Provider organizations were stratified into different levels of vertical integration to assess several hospital process-level quality measures, readmission rates, and patient satisfaction scores. Of note, this study did not analyze 30-day mortality or length of stay, two other important outcome-level quality measures acknowledged by CMS. While there were decreased readmission rates for patients admitted for pneumonia in more vertically integrated systems, there were insignificant differences in readmissions for patients admitted for heart attack or heart failure. Additionally, there were few changes in adherence of the selected process care measures across systems with different levels of integration, except for use of aspirin for patients presenting with chest pain or possible heart attack within 24 hours of presentation. Patient satisfaction scores decreased with increased market concentration/vertical integration, but the association between clinical quality and patient satisfaction is itself unclear. 

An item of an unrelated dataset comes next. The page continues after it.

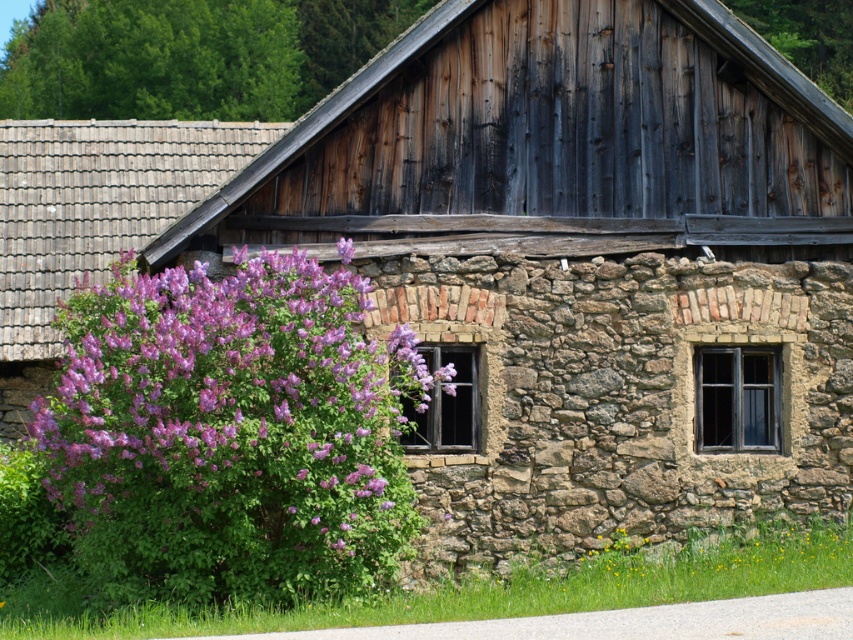 You are standing in front of the rustic stone building and want to know which of the purple leafy bushes is wider. Can you determine if the purple leafy bush at left is wider than the purple leafy bush at upper center?

The purple leafy bush at left might be wider than the purple leafy bush at upper center according to the description provided. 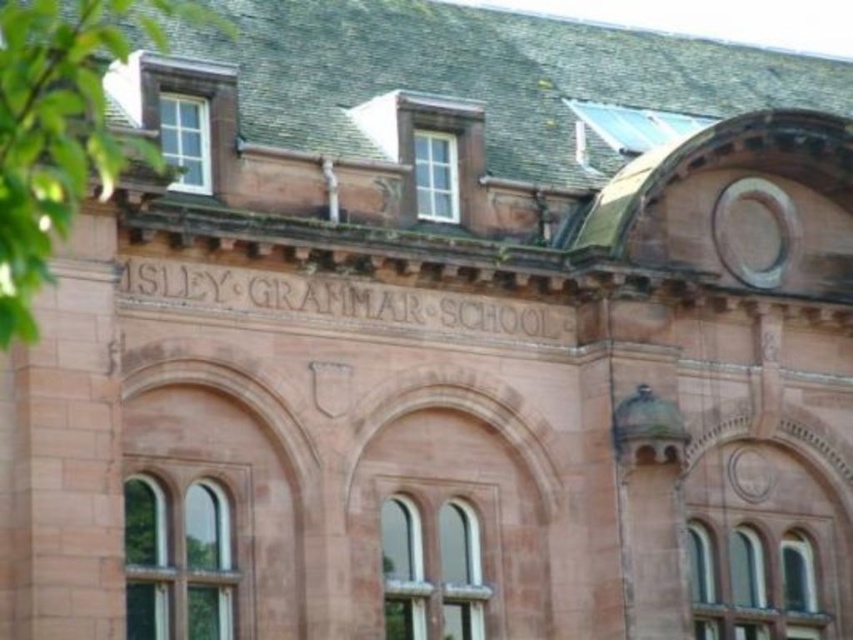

Given the limitations of the study and the unclear relationship between different quality metrics, it is difficult to conclude whether vertical integration makes a difference in the quality of care. Increased vertical integration may decrease patient satisfaction scores, but these may not be related to decreased clinical quality of care, given minimal changes to process adherence and only observing decreased readmission rates in more integrated health systems admitting patients for pneumonia. However, with no analysis of other outcome-level quality measures, such as 30-day mortality or length of stay, it is tough to draw a more robust conclusion. Therefore, when considering ways to improve clinical quality of care, systems-level vertical integration may not drive change. Interventions done on a smaller scale, such as at the institution level, should be considered when assessing for changes in clinical quality of care.

Abstract

Provider organizations are increasing in complexity, as hospitals acquire physician practices and physician organizations grow in size. At the same time, hospitals are merging with each other to improve bargaining power with insurers. We analyze 29 quality measures reported to the Center for Medicare and Medicaid Services’ Hospital Compare database for 2008 to 2015 to test whether vertical integration between hospitals and physicians or increases in hospital market concentration influence patient outcomes. Vertical integration has a limited effect on a small subset of quality measures. Yet increased market concentration is strongly associated with reduced quality across all 10 patient satisfaction measures at the 95% confidence level ( p < .05) and 6 of the 10 patient satisfaction measures remain statistically significant with a Bonferroni corrected p value ( p < .005). Regulators should continue to focus scrutiny on proposed hospital mergers, take steps to maintain competition, and reduce counterproductive barriers to entry.

PMID: 30741109

Short, MN and Ho, V. MCRR. 2019 Feb 9; epub.